Sur les 2,3 millions d’étudiants en France, 278 000, soit 12 %, sont étrangers, ce qui fait de l’Hexagone le troisième pays d’accueil, derrière les États-Unis et le Royaume-Uni. La circulaire du 31 mai signée des ministères de l’intérieur et du travail vient préciser une loi du 24 juillet 2006. Celle-ci offre notamment à un étudiant étranger, la possibilité de rester en France à l’issue de son cursus, pour effectuer sa première expérience professionnelle. Ce sont les conditions pour passer de ce statut d’étudiant à celui de salarié qui sont aujourd’hui restreintes par la circulaire, menaçant potentiellement plusieurs milliers d’étudiants étrangers de reconduite à la frontière.

Les signataires de la pétition, dont Patrice Brun, président de l’université de Bordeaux 3, Anne Lauvergeon, ex-patronne d’Areva, Albert Fert, prix Nobel de physique ou Pierre Rosanvallon, professeur au Collège de France, s’engagent à  » parrainer  » les diplômés étrangers dans leurs démarches et à les  » protéger « . Pour le cinéaste Romain Goupil, signataire de la pétition, la circulaire Guéant est  » le pas de plus, le pas de trop pour désigner l’étranger comme l’ennemi « .

De nombreux signataires constatent les effets dévastateurs de la nouvelle orientation du gouvernement.

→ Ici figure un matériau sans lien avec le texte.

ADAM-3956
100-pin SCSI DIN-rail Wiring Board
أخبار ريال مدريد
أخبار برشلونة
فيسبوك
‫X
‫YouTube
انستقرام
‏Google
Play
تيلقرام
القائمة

L’économiste Thomas Piketty, directeur d’études à l’École des hautes études en sciences sociales, confie qu’il a déjà  » le plus grand mal à faire venir des professeurs de l’étranger, même à titre temporaire « . Il raconte ainsi les énormes difficultés rencontrées pour accueillir la spécialiste américaine de l’économie de l’éducation, Caroline Hoxby, qui a dû se contenter d’un visa de tourisme.

Le président de l’université Paris-V-René-Descartes, Axel Kahn, renchérit :  » La circulaire Guéant bafoue les traditions de la France et va tout simplement contre les intérêts de notre pays, car ces diplômés parmi les mieux formés au monde contribuent à notre compétitivité intellectuelle et économique.  » Depuis la publication de cette circulaire, le 31 mai, Axel Kahn a dû intercéder pour une quinzaine de cas, comme celui d’une étudiante marocaine, une des mieux classées de la faculté de pharmacie, qui avait obtenu un CDI dans un laboratoire français et a dû y renoncer.

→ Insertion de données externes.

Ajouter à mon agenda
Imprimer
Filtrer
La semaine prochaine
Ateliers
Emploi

Dès novembre, la Conférence des directeurs des écoles françaises d’ingénieurs, la Conférence des grandes écoles et celle des présidents d’universités avaient saisi le premier ministre. François Fillon leur promettait, dans une lettre du 22 novembre, de réexaminer la situation des étudiants étrangers ayant essuyé un refus. Car au sein de la majorité et du gouvernement, la circulaire Guéant ne fait pas l’unanimité. Laurent Hénart, député UMP de Meurthe-et-Moselle, demande  » l’adaptation d’une circulaire susceptible de porter atteinte à l’attractivité de nos universités et au rayonnement des entreprises françaises à l’international « . Laurent Wauquiez, ministre de l’enseignement supérieur et de la recherche, a tenté de rectifier le tir, le 23 novembre, en s’engageant à réexaminer 500 cas litigieux présentés par le collectif du 31 mai, promettant et de les régler d’ici la fin de l’année.

Le collectif du 31 mai, qui défend les étudiants étrangers dont les demandes de permis de séjour ont été rejetées, constate pourtant qu’arrivent chaque jour de nouveaux cas :  » Ils sont aujourd’hui 940, dont 300 ont obtenu un accord, les autres sont en attente ou refusés, indique Meriem Kadari, porte-parole de ce collectif. Le traitement au cas par cas ne suffit pas. « 

Le président de la Conférence des grandes écoles, Pierre Tapie, ne constate des changements trop lents dans la politique du gouvernement.  » Si la mise en oeuvre des consignes de François Fillon n’est pas assez rapide, cela risque d’anéantir huit ans d’efforts pour reconquérir l’élite des étudiants étrangers « , plaide-t-il.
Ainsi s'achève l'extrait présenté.